(Pixel coordinate grounding data)

***

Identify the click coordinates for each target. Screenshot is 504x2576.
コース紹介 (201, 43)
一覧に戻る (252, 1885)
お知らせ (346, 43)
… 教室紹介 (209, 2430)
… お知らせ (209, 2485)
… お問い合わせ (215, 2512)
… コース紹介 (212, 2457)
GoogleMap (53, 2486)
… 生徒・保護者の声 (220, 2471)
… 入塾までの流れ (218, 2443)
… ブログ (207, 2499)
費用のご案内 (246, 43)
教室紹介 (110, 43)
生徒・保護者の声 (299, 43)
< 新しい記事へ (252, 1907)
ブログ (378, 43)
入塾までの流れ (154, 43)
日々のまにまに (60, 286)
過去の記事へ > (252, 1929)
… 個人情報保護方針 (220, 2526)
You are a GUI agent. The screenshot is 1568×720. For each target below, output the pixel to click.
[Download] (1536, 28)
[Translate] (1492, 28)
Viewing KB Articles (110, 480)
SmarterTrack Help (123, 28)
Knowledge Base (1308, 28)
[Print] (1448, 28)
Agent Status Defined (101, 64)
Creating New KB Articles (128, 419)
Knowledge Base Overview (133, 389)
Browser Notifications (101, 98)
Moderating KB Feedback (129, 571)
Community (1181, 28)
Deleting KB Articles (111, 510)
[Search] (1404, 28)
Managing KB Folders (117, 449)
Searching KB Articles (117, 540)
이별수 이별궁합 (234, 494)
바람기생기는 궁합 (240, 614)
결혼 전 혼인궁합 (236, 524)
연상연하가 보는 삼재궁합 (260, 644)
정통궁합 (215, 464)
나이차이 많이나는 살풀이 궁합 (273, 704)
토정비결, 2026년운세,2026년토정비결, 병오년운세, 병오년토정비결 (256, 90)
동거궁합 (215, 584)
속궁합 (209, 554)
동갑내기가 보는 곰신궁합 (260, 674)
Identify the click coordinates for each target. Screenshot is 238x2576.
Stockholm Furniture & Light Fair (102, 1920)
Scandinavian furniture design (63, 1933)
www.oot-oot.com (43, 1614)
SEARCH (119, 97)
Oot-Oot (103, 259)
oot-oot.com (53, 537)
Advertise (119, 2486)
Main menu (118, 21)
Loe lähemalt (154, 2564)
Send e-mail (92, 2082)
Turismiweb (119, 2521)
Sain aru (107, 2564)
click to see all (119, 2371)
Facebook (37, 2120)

***

» **Your assignment**: Starting with the first line above and ending with the line that holds "生徒・保護者の声 (299, 43)", restate each line word for word and add nothing else.

» **Result of the task**:
Identify the click coordinates for each target. Screenshot is 504x2576.
コース紹介 (201, 43)
一覧に戻る (252, 1885)
お知らせ (346, 43)
… 教室紹介 (209, 2430)
… お知らせ (209, 2485)
… お問い合わせ (215, 2512)
… コース紹介 (212, 2457)
GoogleMap (53, 2486)
… 生徒・保護者の声 (220, 2471)
… 入塾までの流れ (218, 2443)
… ブログ (207, 2499)
費用のご案内 (246, 43)
教室紹介 (110, 43)
生徒・保護者の声 (299, 43)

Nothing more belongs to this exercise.